First carbon credit scheme for early coal plant closures unveiled

david.cWorld News3 days ago10 Views

A new rulebook has been introduced by the carbon registry Verra to create carbon credits by phasing out coal power plants early and replacing them with cleaner energy sources. Projects using this methodology will aim to monetize emissions avoided through early plant retirements. The sale of offsets will provide financial compensation to coal plant owners for revenue lost by not operating the plants.
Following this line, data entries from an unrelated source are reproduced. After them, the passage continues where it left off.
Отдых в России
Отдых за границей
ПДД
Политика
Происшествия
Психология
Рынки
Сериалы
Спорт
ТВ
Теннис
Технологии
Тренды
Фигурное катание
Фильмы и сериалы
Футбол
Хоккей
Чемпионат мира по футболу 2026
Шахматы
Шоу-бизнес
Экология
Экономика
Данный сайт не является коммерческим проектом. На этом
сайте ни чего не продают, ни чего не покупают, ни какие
The US-based philanthropy Rockefeller Foundation, which spearheaded the rulebook’s development, aims to enroll 60 coal power plants in the program by 2030.

Joseph Curtin, managing director for power and climate at The Rockefeller Foundation, highlighted the potential benefits of these credits in aiding communities’ transition to clean and affordable energy. However, some climate experts have expressed concerns about using carbon markets to fund the coal transition and the integrity of the generated carbon credits.
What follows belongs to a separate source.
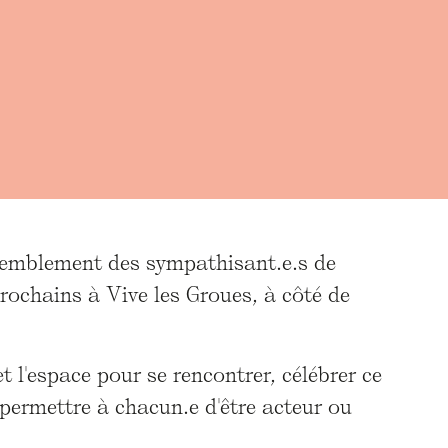
semblement des sympathisant.e.s de
ochains à Vive les Groues, à côté de
 l'espace pour se rencontrer, célébrer ce
t permettre à chacun.e d'être acteur ou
The methodology allows project developers to replace some, not all, of the retired coal power capacity and offers flexibility in switching to biomass. While the scheme’s supporters emphasize the projects’ safeguards for affected individuals, critics warn about the environmental impact of biomass and uncertainties in predicting future emissions accurately.

Funding for the transition away from coal will not come from the carbon market but from other sources such as governments, philanthropies, or banks. The initiative aims to phase out coal power globally by 2040, aligning with the Paris Agreement’s goal of limiting global warming. Despite challenges in implementing transition programs, efforts are ongoing to accelerate the shift towards cleaner energy sources, with a focus on ensuring renewables directly replace lost coal capacity to maintain integrity and effectiveness.